• **Your instructions**
Please print exactly the line containing "IRENE REBAUD lettre ouverte" and every line after it to the end of the records below, and nothing more.

• **Supplied records**
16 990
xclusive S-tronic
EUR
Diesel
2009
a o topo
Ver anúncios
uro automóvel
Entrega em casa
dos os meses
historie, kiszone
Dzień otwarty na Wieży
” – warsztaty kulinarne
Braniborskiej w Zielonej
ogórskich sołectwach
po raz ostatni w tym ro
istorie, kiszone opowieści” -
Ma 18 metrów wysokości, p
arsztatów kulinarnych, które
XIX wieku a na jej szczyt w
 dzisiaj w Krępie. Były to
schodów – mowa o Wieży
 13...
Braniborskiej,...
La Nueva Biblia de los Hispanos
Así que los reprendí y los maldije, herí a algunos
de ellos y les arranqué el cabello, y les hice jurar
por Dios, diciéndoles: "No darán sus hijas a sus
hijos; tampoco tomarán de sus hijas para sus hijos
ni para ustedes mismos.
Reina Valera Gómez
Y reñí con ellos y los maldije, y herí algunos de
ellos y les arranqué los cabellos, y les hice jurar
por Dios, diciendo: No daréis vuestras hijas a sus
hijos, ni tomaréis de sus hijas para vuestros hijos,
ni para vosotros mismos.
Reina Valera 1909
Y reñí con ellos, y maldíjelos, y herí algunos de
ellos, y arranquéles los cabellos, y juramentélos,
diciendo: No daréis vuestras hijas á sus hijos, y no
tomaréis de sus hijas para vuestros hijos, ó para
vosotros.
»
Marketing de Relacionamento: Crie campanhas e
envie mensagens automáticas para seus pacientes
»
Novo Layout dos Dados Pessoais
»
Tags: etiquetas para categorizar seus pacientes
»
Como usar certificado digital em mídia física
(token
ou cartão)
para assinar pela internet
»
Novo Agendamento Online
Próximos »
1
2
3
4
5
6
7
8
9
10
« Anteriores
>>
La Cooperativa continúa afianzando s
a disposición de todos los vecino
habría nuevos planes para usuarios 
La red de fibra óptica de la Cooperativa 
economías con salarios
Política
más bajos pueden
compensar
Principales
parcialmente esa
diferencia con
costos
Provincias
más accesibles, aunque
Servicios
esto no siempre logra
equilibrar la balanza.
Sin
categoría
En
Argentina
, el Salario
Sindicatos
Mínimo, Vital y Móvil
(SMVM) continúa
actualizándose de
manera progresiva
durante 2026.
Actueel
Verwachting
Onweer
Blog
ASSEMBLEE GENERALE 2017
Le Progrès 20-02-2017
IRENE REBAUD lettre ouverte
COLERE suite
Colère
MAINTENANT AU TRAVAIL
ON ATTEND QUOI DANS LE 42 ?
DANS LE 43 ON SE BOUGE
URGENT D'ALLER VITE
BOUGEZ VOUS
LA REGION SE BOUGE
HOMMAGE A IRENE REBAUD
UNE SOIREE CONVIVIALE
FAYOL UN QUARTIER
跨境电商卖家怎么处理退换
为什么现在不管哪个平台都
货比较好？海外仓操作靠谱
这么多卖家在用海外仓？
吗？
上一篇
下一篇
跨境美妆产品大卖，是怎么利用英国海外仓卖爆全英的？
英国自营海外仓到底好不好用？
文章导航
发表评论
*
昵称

• **Response to this exercise**
IRENE REBAUD lettre ouverte
COLERE suite
Colère
MAINTENANT AU TRAVAIL
ON ATTEND QUOI DANS LE 42 ?
DANS LE 43 ON SE BOUGE
URGENT D'ALLER VITE
BOUGEZ VOUS
LA REGION SE BOUGE
HOMMAGE A IRENE REBAUD
UNE SOIREE CONVIVIALE
FAYOL UN QUARTIER
跨境电商卖家怎么处理退换
为什么现在不管哪个平台都
货比较好？海外仓操作靠谱
这么多卖家在用海外仓？
吗？
上一篇
下一篇
跨境美妆产品大卖，是怎么利用英国海外仓卖爆全英的？
英国自营海外仓到底好不好用？
文章导航
发表评论
*
昵称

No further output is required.